Give back each entry exactly as written, apart from the pictures.

= = =

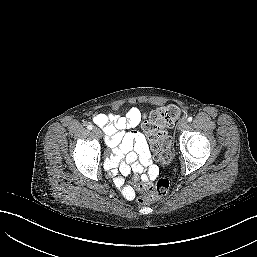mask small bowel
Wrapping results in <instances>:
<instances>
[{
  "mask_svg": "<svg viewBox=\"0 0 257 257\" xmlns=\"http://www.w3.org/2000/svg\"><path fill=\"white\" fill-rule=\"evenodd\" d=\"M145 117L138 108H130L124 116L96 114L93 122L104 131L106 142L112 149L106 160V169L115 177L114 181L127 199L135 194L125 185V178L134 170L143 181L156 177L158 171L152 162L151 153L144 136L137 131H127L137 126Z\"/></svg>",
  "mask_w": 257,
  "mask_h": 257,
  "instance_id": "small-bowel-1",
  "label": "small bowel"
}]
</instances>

= = =

> [Result]
mask small bowel
Wrapping results in <instances>:
<instances>
[{
  "mask_svg": "<svg viewBox=\"0 0 257 257\" xmlns=\"http://www.w3.org/2000/svg\"><path fill=\"white\" fill-rule=\"evenodd\" d=\"M145 117L138 108H130L124 116L96 114L93 122L104 131L106 142L112 149L106 160V169L115 177L114 181L127 199L135 194L125 185V178L134 170L143 181L156 177L158 171L152 162L151 153L144 136L137 131H127L137 126Z\"/></svg>",
  "mask_w": 257,
  "mask_h": 257,
  "instance_id": "small-bowel-1",
  "label": "small bowel"
}]
</instances>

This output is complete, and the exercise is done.